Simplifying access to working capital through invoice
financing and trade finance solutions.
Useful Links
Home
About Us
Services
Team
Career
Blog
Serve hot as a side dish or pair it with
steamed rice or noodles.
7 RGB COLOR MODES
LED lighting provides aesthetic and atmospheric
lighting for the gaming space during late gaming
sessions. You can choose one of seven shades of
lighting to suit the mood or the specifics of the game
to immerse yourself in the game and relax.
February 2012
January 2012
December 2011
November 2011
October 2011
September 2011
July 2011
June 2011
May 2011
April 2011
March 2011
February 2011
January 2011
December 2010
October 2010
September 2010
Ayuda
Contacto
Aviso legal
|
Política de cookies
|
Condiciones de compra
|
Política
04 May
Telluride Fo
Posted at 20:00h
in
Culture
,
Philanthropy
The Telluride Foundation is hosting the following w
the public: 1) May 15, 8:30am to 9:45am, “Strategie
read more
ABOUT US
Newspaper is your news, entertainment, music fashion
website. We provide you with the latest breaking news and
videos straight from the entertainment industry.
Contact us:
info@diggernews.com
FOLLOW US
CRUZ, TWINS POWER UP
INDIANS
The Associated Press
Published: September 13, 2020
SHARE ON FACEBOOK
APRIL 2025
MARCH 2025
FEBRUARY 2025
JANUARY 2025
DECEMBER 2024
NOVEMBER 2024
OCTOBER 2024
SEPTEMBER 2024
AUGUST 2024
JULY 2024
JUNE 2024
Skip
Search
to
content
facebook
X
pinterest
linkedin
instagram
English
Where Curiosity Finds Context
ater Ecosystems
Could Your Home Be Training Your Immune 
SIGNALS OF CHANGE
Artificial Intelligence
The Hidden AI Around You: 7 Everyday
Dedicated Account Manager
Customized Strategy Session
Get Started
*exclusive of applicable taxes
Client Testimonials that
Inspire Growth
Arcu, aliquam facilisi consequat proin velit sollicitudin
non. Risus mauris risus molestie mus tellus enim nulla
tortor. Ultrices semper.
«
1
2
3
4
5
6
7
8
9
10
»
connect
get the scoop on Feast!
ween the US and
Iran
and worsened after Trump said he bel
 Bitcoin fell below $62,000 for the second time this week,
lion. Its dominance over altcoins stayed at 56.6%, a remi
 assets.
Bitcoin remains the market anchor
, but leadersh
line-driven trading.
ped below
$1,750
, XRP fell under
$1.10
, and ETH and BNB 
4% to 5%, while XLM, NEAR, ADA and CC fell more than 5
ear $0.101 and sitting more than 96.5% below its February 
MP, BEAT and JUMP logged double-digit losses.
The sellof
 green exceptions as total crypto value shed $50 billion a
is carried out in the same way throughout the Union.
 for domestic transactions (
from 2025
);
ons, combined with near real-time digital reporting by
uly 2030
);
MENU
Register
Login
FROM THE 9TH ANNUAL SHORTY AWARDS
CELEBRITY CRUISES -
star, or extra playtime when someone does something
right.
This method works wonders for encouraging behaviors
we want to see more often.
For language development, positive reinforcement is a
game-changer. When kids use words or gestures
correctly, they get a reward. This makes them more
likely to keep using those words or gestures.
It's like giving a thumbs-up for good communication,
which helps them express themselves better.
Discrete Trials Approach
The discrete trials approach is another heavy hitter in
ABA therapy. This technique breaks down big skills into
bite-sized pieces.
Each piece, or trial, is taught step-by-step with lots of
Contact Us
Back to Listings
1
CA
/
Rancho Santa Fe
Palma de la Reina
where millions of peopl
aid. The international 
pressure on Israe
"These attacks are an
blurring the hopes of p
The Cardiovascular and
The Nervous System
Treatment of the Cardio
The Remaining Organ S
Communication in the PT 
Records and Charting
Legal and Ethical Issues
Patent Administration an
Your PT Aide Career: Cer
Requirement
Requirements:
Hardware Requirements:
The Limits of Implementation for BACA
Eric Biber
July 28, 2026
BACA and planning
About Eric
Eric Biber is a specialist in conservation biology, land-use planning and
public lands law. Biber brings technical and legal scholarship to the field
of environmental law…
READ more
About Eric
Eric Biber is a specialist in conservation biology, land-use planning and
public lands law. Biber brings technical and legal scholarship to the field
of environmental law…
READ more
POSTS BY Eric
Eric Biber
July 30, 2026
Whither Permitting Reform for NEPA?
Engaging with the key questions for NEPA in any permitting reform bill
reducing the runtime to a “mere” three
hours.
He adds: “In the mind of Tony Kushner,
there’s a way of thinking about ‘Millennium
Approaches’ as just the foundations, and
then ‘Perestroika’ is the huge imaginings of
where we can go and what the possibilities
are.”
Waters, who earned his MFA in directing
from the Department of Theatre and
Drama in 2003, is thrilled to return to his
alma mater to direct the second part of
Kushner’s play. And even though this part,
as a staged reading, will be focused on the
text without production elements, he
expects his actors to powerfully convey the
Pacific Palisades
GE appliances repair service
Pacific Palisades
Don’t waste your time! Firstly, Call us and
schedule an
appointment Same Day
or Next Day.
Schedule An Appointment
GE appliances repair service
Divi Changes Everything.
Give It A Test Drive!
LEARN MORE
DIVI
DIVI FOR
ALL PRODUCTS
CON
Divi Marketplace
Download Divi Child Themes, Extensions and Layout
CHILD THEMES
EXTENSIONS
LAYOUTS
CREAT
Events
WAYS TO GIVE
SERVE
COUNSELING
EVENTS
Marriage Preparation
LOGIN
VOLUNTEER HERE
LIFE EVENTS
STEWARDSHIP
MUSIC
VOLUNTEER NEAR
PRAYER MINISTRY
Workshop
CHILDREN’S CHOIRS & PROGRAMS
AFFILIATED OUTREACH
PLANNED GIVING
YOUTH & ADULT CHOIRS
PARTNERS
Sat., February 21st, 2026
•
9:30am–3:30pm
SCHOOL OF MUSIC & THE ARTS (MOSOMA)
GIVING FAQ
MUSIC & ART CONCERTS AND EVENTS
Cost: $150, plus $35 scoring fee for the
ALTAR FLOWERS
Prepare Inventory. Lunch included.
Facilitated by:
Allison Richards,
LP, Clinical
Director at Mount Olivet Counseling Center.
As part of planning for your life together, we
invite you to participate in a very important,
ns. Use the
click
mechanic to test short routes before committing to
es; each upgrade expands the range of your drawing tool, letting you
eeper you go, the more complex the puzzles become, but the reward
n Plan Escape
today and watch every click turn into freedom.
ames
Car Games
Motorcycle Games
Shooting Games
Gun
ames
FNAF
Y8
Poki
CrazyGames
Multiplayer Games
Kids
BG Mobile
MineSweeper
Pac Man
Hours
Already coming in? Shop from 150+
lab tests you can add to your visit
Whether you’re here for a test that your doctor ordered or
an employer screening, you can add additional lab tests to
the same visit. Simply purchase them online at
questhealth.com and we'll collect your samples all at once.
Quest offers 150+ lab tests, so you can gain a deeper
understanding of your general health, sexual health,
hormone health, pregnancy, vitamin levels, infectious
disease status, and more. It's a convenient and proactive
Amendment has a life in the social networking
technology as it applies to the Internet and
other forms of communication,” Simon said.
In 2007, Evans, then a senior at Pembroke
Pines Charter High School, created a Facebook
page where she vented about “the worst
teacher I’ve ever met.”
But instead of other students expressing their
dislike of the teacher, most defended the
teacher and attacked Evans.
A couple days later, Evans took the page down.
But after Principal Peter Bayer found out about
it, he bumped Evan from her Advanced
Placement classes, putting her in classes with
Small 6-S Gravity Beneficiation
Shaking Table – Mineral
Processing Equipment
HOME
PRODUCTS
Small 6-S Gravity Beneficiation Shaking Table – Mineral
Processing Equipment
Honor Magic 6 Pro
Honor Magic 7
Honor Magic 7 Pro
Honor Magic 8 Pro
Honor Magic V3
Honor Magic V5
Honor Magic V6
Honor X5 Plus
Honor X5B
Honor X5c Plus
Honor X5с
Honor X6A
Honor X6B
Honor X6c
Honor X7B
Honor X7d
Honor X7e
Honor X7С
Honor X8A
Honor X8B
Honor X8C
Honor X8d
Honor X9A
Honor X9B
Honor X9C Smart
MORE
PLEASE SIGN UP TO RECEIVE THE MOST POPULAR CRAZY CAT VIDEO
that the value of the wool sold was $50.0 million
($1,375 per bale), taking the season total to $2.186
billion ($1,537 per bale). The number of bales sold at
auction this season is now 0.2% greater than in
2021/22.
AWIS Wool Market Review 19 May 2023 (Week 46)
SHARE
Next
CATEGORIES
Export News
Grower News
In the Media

• • •

» **YOUR GOAL**
Beginning at the opening line of the data, transcribe each line exactly until you reach the line with "to immerse yourself in the game and relax.", which you also include, and go no further.

» **REPLY TO THE EXERCISE**
Simplifying access to working capital through invoice
financing and trade finance solutions.
Useful Links
Home
About Us
Services
Team
Career
Blog
Serve hot as a side dish or pair it with
steamed rice or noodles.
7 RGB COLOR MODES
LED lighting provides aesthetic and atmospheric
lighting for the gaming space during late gaming
sessions. You can choose one of seven shades of
lighting to suit the mood or the specifics of the game
to immerse yourself in the game and relax.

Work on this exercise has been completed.